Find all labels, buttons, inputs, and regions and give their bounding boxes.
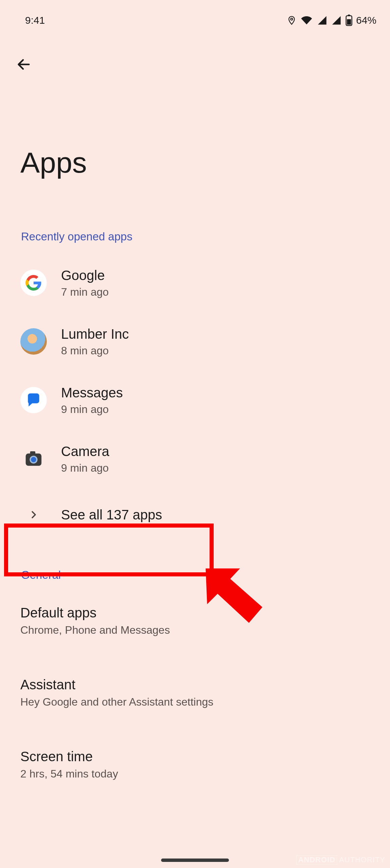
app-item-messages[interactable]: Messages 9 min ago [0, 371, 390, 429]
svg-rect-5 [30, 451, 36, 454]
signal2-icon [331, 15, 342, 25]
setting-sub: Hey Google and other Assistant settings [20, 696, 370, 708]
app-name: Lumber Inc [61, 326, 129, 342]
app-name: Messages [61, 384, 123, 401]
svg-rect-3 [347, 19, 351, 25]
camera-icon [20, 446, 47, 472]
chevron-right-icon [28, 510, 39, 520]
lumber-icon [20, 328, 47, 355]
section-general-header: General [0, 541, 390, 592]
battery-pct: 64% [356, 15, 376, 26]
app-sub: 9 min ago [61, 462, 109, 474]
nav-bar [0, 34, 390, 75]
back-button[interactable] [14, 54, 34, 75]
watermark-brand: AUTHORITY [339, 855, 385, 864]
watermark-brand: ANDROID [296, 855, 337, 865]
signal1-icon [317, 15, 328, 25]
svg-rect-2 [348, 15, 350, 16]
wifi-icon [300, 15, 313, 26]
app-item-camera[interactable]: Camera 9 min ago [0, 429, 390, 488]
see-all-label: See all 137 apps [61, 507, 162, 522]
google-icon [20, 270, 47, 296]
setting-title: Screen time [20, 749, 370, 764]
location-icon [287, 15, 296, 26]
page-title: Apps [0, 75, 390, 179]
watermark: ANDROID AUTHORITY [296, 855, 385, 865]
gesture-bar[interactable] [161, 859, 229, 862]
setting-sub: Chrome, Phone and Messages [20, 624, 370, 636]
svg-point-0 [291, 18, 293, 20]
setting-default-apps[interactable]: Default apps Chrome, Phone and Messages [0, 592, 390, 650]
status-icons: 64% [287, 15, 376, 26]
app-sub: 9 min ago [61, 403, 123, 416]
status-time: 9:41 [25, 15, 45, 26]
section-recent-header: Recently opened apps [0, 179, 390, 253]
messages-icon [20, 387, 47, 413]
setting-title: Default apps [20, 605, 370, 620]
setting-assistant[interactable]: Assistant Hey Google and other Assistant… [0, 664, 390, 722]
see-all-apps[interactable]: See all 137 apps [0, 488, 390, 541]
app-name: Google [61, 267, 109, 284]
app-name: Camera [61, 443, 109, 460]
battery-icon [345, 15, 353, 26]
setting-screen-time[interactable]: Screen time 2 hrs, 54 mins today [0, 735, 390, 794]
arrow-left-icon [16, 57, 32, 72]
app-sub: 8 min ago [61, 344, 129, 357]
app-sub: 7 min ago [61, 286, 109, 298]
setting-title: Assistant [20, 677, 370, 692]
app-item-google[interactable]: Google 7 min ago [0, 253, 390, 312]
app-item-lumber[interactable]: Lumber Inc 8 min ago [0, 312, 390, 371]
status-bar: 9:41 64% [0, 0, 390, 34]
svg-point-7 [31, 457, 36, 462]
setting-sub: 2 hrs, 54 mins today [20, 768, 370, 780]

Exercise objective:
Exact copies of all the entries are needed; output them without the pictures.

Expected output:
Find all labels, buttons, inputs, and regions and give their bounding boxes.
app-item-messages[interactable]: Messages 9 min ago [0, 371, 390, 429]
svg-rect-5 [30, 451, 36, 454]
signal2-icon [331, 15, 342, 25]
setting-sub: Hey Google and other Assistant settings [20, 696, 370, 708]
app-name: Lumber Inc [61, 326, 129, 342]
app-name: Messages [61, 384, 123, 401]
svg-rect-3 [347, 19, 351, 25]
camera-icon [20, 446, 47, 472]
chevron-right-icon [28, 510, 39, 520]
lumber-icon [20, 328, 47, 355]
section-general-header: General [0, 541, 390, 592]
battery-pct: 64% [356, 15, 376, 26]
app-sub: 9 min ago [61, 462, 109, 474]
nav-bar [0, 34, 390, 75]
back-button[interactable] [14, 54, 34, 75]
watermark-brand: AUTHORITY [339, 855, 385, 864]
watermark-brand: ANDROID [296, 855, 337, 865]
signal1-icon [317, 15, 328, 25]
svg-rect-2 [348, 15, 350, 16]
wifi-icon [300, 15, 313, 26]
app-item-camera[interactable]: Camera 9 min ago [0, 429, 390, 488]
see-all-label: See all 137 apps [61, 507, 162, 522]
google-icon [20, 270, 47, 296]
setting-title: Screen time [20, 749, 370, 764]
location-icon [287, 15, 296, 26]
page-title: Apps [0, 75, 390, 179]
watermark: ANDROID AUTHORITY [296, 855, 385, 865]
gesture-bar[interactable] [161, 859, 229, 862]
setting-sub: Chrome, Phone and Messages [20, 624, 370, 636]
svg-point-0 [291, 18, 293, 20]
setting-default-apps[interactable]: Default apps Chrome, Phone and Messages [0, 592, 390, 650]
status-icons: 64% [287, 15, 376, 26]
app-sub: 9 min ago [61, 403, 123, 416]
status-time: 9:41 [25, 15, 45, 26]
section-recent-header: Recently opened apps [0, 179, 390, 253]
messages-icon [20, 387, 47, 413]
setting-title: Default apps [20, 605, 370, 620]
setting-assistant[interactable]: Assistant Hey Google and other Assistant… [0, 664, 390, 722]
see-all-apps[interactable]: See all 137 apps [0, 488, 390, 541]
app-name: Google [61, 267, 109, 284]
app-name: Camera [61, 443, 109, 460]
battery-icon [345, 15, 353, 26]
setting-screen-time[interactable]: Screen time 2 hrs, 54 mins today [0, 735, 390, 794]
arrow-left-icon [16, 57, 32, 72]
app-sub: 8 min ago [61, 344, 129, 357]
app-sub: 7 min ago [61, 286, 109, 298]
setting-title: Assistant [20, 677, 370, 692]
app-item-google[interactable]: Google 7 min ago [0, 253, 390, 312]
app-item-lumber[interactable]: Lumber Inc 8 min ago [0, 312, 390, 371]
status-bar: 9:41 64% [0, 0, 390, 34]
svg-point-7 [31, 457, 36, 462]
setting-sub: 2 hrs, 54 mins today [20, 768, 370, 780]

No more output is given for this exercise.